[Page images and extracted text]

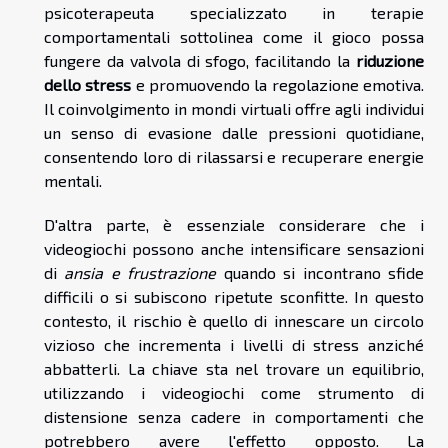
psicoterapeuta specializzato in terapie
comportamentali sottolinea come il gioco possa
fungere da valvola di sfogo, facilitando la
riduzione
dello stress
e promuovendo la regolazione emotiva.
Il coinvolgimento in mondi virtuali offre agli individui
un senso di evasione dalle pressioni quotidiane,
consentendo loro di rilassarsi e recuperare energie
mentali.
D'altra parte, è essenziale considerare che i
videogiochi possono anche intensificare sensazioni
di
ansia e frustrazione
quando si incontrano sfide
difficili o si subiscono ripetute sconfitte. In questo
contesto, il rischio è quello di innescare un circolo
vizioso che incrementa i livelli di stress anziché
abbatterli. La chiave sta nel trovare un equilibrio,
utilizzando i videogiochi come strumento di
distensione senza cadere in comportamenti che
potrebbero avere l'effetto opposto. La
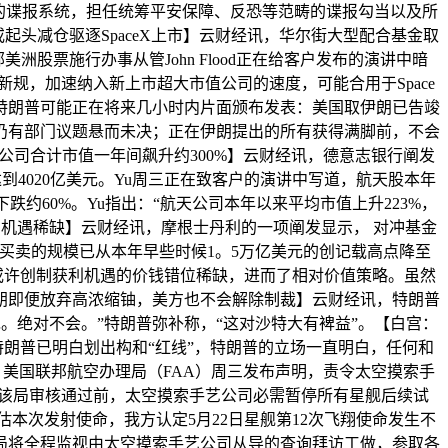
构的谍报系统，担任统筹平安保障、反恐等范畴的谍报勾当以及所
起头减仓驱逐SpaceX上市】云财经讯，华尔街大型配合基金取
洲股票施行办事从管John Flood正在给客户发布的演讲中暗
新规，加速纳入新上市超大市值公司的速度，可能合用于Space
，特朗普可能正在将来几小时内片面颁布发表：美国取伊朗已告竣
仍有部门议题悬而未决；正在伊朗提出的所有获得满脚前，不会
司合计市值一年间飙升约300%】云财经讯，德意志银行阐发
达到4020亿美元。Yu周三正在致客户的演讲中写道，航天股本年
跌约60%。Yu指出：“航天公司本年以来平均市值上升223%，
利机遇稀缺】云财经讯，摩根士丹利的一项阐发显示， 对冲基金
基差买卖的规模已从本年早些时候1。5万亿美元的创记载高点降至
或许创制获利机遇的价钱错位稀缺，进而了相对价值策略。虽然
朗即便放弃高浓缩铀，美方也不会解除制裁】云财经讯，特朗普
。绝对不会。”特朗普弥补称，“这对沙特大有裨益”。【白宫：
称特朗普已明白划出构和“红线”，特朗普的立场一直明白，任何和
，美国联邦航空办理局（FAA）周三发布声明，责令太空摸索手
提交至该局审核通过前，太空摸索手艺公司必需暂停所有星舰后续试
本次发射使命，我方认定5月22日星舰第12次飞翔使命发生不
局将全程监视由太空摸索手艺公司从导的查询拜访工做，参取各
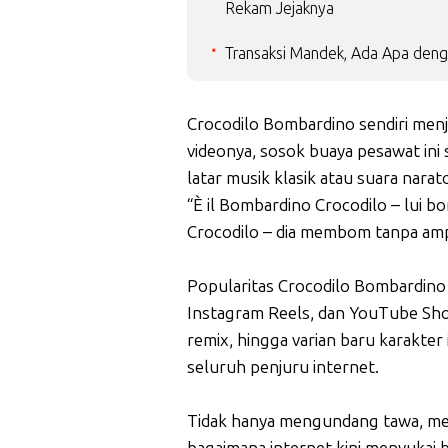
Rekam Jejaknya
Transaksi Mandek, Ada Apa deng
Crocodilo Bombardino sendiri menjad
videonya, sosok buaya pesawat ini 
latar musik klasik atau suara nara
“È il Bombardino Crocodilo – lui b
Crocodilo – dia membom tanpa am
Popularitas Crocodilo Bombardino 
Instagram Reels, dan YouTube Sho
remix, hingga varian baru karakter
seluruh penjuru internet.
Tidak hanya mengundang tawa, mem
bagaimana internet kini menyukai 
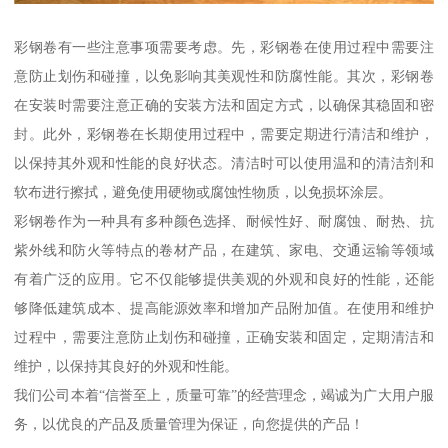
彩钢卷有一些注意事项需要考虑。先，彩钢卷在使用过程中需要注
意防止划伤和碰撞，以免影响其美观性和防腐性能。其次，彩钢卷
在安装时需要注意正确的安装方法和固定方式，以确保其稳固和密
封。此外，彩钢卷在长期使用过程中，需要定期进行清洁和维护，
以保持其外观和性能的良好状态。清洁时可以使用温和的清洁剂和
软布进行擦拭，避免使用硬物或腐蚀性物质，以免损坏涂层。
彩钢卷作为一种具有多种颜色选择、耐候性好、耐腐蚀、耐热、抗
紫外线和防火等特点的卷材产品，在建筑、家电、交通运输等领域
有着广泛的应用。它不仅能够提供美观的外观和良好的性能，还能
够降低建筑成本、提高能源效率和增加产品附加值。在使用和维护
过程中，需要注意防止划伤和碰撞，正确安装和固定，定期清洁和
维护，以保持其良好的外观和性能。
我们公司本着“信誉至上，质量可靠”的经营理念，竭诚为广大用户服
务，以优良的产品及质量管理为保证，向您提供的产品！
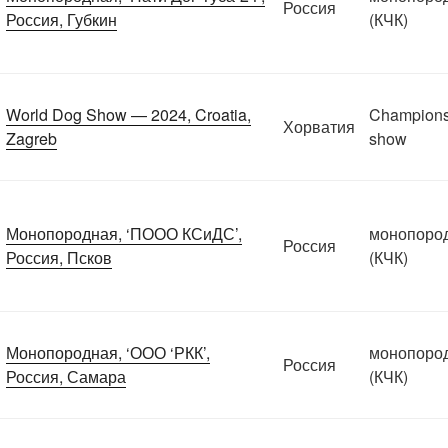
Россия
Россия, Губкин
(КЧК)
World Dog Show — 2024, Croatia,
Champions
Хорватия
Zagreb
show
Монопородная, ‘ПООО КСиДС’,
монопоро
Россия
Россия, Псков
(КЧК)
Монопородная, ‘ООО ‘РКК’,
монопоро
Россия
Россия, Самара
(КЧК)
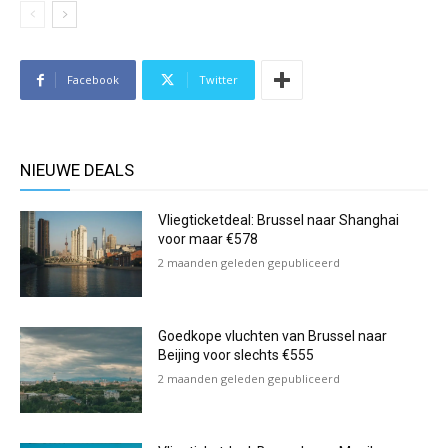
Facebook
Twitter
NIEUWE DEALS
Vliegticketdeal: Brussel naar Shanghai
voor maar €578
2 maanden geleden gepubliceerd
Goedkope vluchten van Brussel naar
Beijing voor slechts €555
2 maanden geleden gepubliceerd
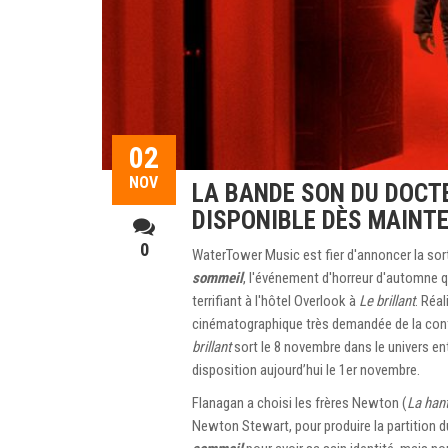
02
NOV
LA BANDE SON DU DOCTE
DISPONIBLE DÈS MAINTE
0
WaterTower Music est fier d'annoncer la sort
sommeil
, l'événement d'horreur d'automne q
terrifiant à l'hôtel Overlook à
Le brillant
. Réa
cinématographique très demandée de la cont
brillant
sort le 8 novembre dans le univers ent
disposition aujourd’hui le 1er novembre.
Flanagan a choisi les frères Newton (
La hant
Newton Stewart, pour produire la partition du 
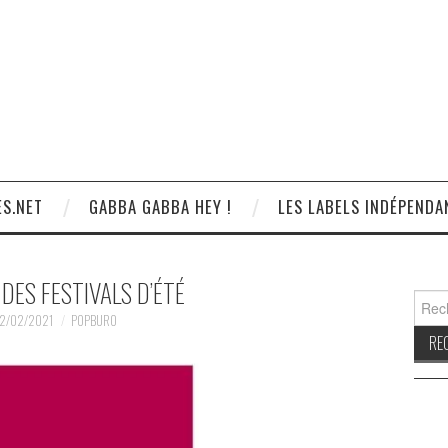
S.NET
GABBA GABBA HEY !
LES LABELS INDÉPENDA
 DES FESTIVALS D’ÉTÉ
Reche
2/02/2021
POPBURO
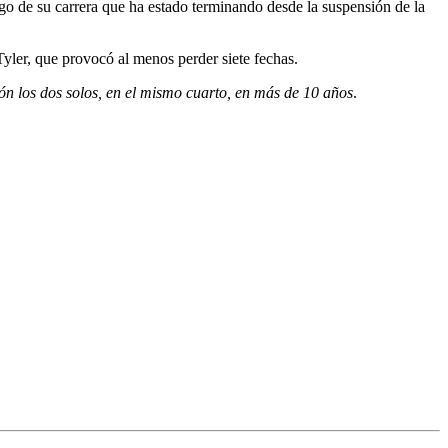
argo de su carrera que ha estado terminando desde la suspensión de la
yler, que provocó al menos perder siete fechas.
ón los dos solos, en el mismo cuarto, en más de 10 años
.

--- Goal of the exercise ---
Exactly as written, repeat the lines from the beginning of the entries up to and including the line with "D'altra parte, è essenziale considerare che i", but not the pictures.

--- Output of the exercise ---
psicoterapeuta specializzato in terapie
comportamentali sottolinea come il gioco possa
fungere da valvola di sfogo, facilitando la
riduzione
dello stress
e promuovendo la regolazione emotiva.
Il coinvolgimento in mondi virtuali offre agli individui
un senso di evasione dalle pressioni quotidiane,
consentendo loro di rilassarsi e recuperare energie
mentali.
D'altra parte, è essenziale considerare che i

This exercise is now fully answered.